20 thoughts on “Upgrade from SharePoint 2010 to SharePoint 2016

  1. Nice post, thanks Nik!

    When I did this for ~200 content databases I made a PowerShell “database loop” to queue up all databases and automatically run parallel PowerShell cmds (Mount-SPCDB). With ~10 concurrent threads, you can upgrade LOTS of data quickly and reduce downtime.

    Check it out if you like …
    https://github.com/spjeff/spupgradehelper

  2. If we also wanted to upgrade service applications then we need to do backup restore in SharePoint 2013 server or directly from SP 2010 to SP 2016 is possible?

  3. Hi Nik,

    Great article! I was wondering if you knew about the licensing model for the upgrade from SharePoint 2010 to 2016. Do you know if you have to purchase the SharePoint 2013 and SharePoint 2016 license keys or can you just use the evaluation to upgrade SharePoint 2010 to SharePoint 2013?

    Thanks,
    Neil

  4. Nice Article Nik,
    One typo is there below step 3 … “content upgraded from SharePoint 2010 to SharePoint 2010” should be … to SharePoint 2013.

    Thanks,
    Saroj

  5. Hi Can you send any msdn article that to possible to convert directly from sharepoint 2010 to Sharepoint 2016?

      1. Hi Nik thank you for your information can you tell me one more think to migrate and upgrade sharepoint 2010 to sharepoint 2016 not from content database migration native method and I want to just migreate list, libraries only so can you guide me that to possibleway.

        1. All you SharePoint objects and associated data such live in content database, so you have to upgrade using Nic’s method. If you want to bring

  6. Hi , is it possible to upgrade share point 2010 to share point 2013 in single server?
    already we have share point 2010 in a server, can we install Share Point 2013 on same server.
    i tried to install getting setup Errors, “setup has detected previous version of this product on your computer”
    Please suggest..
    Thanks,

    1. Thank you for information, Hence we have to use separate hardware for new SharePoint 2013, can you please suggest what is the best practice to upgrade SharePoint 2010 to share point 2013?

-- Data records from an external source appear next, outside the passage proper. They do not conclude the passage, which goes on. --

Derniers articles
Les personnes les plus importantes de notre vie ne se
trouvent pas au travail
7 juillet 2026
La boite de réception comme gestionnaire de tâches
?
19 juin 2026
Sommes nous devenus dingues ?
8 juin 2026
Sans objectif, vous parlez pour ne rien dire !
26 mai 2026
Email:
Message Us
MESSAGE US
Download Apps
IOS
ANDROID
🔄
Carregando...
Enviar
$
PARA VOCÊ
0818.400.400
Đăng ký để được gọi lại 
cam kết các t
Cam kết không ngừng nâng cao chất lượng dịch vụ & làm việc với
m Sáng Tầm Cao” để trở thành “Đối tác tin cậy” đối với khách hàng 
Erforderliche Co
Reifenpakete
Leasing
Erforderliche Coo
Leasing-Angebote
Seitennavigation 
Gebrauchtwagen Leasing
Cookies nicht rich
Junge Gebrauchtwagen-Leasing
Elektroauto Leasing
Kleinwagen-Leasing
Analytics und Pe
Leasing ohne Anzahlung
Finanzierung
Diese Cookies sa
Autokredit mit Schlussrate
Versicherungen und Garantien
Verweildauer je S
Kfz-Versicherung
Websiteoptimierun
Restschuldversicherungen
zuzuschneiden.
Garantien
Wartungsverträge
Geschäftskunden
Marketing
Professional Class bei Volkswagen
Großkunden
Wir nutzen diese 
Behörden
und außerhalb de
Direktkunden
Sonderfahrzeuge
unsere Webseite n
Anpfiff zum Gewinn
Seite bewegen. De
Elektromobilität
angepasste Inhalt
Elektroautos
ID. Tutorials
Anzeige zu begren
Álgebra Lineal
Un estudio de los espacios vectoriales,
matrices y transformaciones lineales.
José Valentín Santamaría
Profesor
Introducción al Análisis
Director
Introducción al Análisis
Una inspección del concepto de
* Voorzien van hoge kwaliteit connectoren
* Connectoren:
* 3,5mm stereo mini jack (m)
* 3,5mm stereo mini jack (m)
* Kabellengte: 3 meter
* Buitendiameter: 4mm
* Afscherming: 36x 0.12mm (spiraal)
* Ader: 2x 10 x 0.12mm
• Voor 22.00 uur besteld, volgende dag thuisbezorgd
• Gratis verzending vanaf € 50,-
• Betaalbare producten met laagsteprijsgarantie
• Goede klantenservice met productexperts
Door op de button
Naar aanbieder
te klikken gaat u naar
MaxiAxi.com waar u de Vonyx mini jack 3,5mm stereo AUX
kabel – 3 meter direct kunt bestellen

  7. Hi, while upgrading SharePoint 2010 to SharePoint 2013, it displaying upgrade completed with 2 errors, error message in the log
    “ERROR 1.Database [Database name] contains a site (Id = [xxx], Url = [/]) that is not found in the site map. Consider detach and reattach the database.
    ERROR 2.Database [database name] contains a site (Id = [xxx], Url = [/]) whose url is already used by a different site, in database (Id = [xxx], name = [WSS_Content]), in the same web application. Consider deleting one of the sites which have conflicting urls.
    Could you please any one help me to resolve this issue?

  8. Hi. Our users are trained in 2010 look and feel and we don’t want to make them unhappy by changing the look and feel. Is there any way we can have 2010 look and feel in 2016?

    1. You could always try to set v4.master back as the master page after the visual upgrade but I wouldn’t recommend it. This reminds me of the office 2010 upgrade where users would do anything to hide the ribbon. You’ll need to bite the bullet at some point

      1. But once I update the ui, it make the ribbon and settings menu of 2013. My master page will render page in 2010 but SharePoint layout won’t be in 2010. Right?